• _Activity_
In the data below, set down exactly the lines from the one containing "Hubungi Qlaf Grade" up to and including the one containing "आय व्यय विवरण||". Leave the pictures out.

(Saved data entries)
....

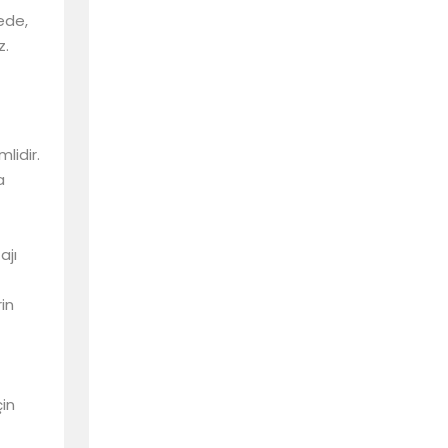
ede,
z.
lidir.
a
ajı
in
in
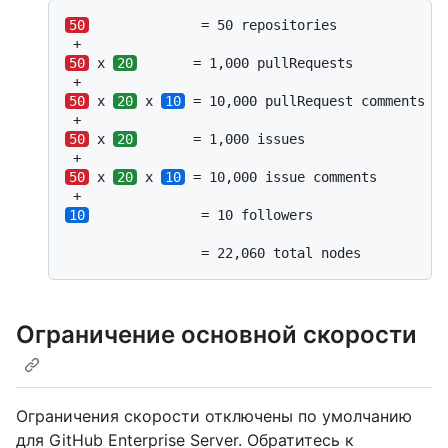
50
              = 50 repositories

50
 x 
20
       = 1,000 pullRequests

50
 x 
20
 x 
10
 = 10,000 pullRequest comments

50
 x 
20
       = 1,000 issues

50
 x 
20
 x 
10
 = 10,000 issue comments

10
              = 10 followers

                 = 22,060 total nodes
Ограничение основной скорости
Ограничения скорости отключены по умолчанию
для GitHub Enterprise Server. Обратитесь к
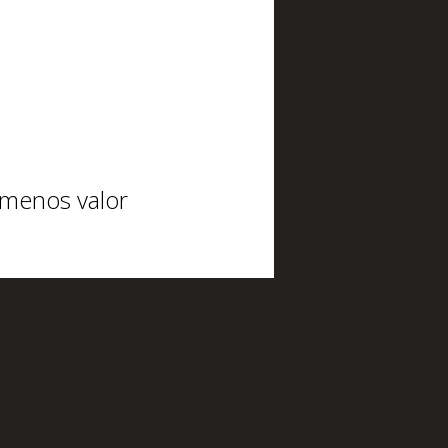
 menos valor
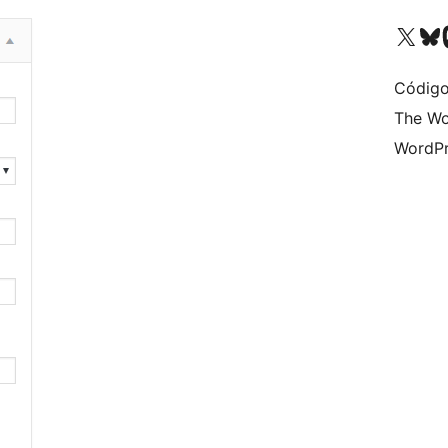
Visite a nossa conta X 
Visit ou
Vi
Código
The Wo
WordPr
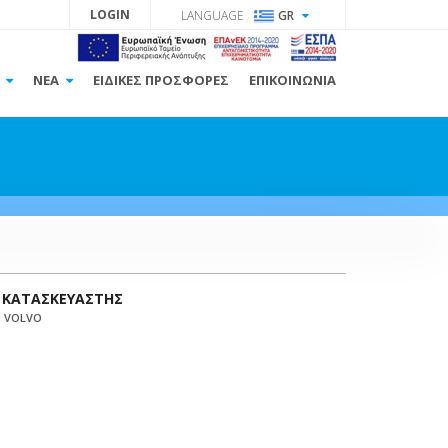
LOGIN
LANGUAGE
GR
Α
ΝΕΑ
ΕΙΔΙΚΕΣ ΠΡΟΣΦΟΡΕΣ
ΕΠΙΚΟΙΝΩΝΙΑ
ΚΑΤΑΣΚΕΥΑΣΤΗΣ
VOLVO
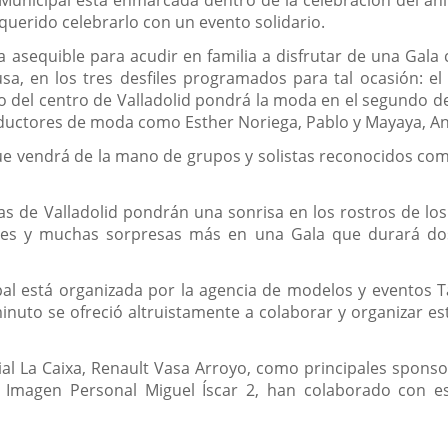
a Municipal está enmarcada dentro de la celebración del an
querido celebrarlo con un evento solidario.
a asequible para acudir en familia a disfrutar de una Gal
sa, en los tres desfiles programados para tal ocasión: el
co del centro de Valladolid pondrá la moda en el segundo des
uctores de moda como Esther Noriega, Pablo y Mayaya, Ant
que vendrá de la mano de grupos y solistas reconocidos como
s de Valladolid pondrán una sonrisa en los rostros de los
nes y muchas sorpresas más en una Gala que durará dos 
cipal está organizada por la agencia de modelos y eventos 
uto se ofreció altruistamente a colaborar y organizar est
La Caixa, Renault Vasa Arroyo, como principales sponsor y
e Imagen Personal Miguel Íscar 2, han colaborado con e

....

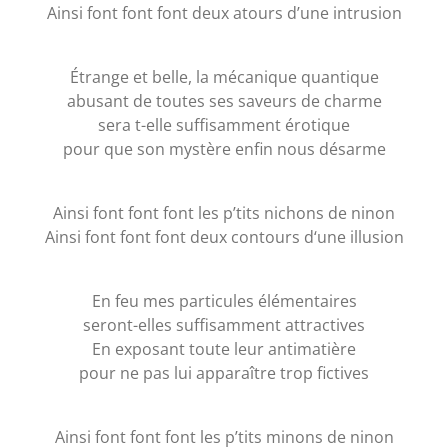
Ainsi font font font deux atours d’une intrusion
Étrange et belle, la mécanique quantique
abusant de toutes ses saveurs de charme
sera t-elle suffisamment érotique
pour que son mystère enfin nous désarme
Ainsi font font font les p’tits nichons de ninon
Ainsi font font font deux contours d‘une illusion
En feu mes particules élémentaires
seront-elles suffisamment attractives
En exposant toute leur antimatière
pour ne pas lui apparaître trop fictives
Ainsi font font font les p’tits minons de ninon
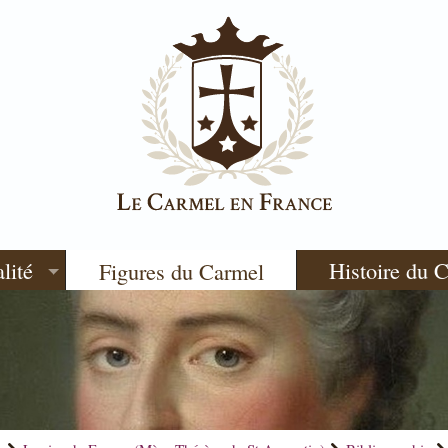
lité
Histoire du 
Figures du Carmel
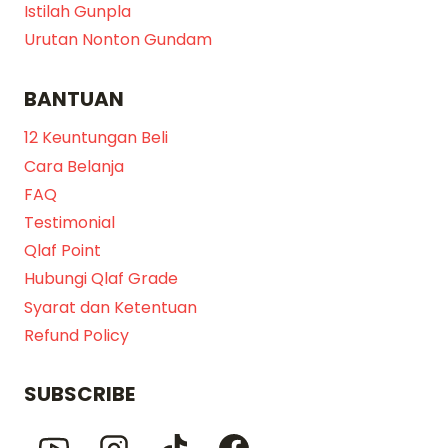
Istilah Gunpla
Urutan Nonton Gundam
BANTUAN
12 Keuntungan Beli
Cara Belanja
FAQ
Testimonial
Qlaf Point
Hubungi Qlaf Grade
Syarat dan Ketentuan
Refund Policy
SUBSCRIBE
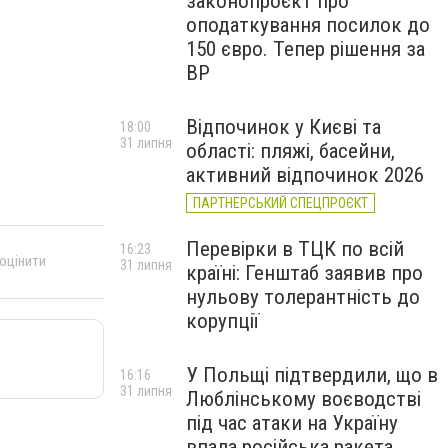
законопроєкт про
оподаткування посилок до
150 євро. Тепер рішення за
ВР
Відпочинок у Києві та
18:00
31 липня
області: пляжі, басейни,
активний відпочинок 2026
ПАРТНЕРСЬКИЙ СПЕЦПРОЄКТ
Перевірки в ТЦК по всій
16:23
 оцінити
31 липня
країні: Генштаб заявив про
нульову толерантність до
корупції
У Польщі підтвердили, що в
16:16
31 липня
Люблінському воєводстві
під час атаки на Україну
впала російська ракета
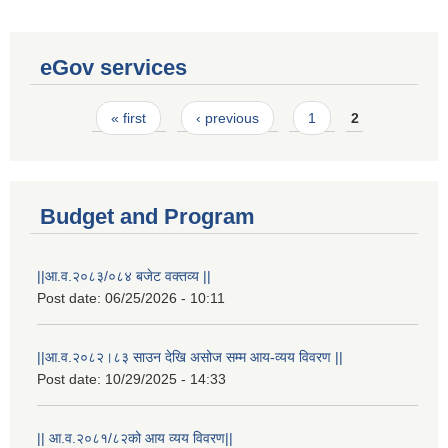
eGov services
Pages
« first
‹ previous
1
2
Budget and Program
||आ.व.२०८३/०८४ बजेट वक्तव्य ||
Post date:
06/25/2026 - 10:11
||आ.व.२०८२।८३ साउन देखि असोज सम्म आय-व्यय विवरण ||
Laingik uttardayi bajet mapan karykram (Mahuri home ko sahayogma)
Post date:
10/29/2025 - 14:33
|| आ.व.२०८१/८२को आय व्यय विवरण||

....

• _Result of this task_
Hubungi Qlaf Grade
Syarat dan Ketentuan
Refund Policy
SUBSCRIBE
законопроєкт про
оподаткування посилок до
150 євро. Тепер рішення за
ВР
Відпочинок у Києві та
18:00
31 липня
області: пляжі, басейни,
активний відпочинок 2026
ПАРТНЕРСЬКИЙ СПЕЦПРОЄКТ
Перевірки в ТЦК по всій
16:23
 оцінити
31 липня
країні: Генштаб заявив про
нульову толерантність до
корупції
У Польщі підтвердили, що в
16:16
31 липня
Люблінському воєводстві
під час атаки на Україну
впала російська ракета
eGov services
Pages
« first
‹ previous
1
2
Budget and Program
||आ.व.२०८३/०८४ बजेट वक्तव्य ||
Post date:
06/25/2026 - 10:11
||आ.व.२०८२।८३ साउन देखि असोज सम्म आय-व्यय विवरण ||
Laingik uttardayi bajet mapan karykram (Mahuri home ko sahayogma)
Post date:
10/29/2025 - 14:33
|| आ.व.२०८१/८२को आय व्यय विवरण||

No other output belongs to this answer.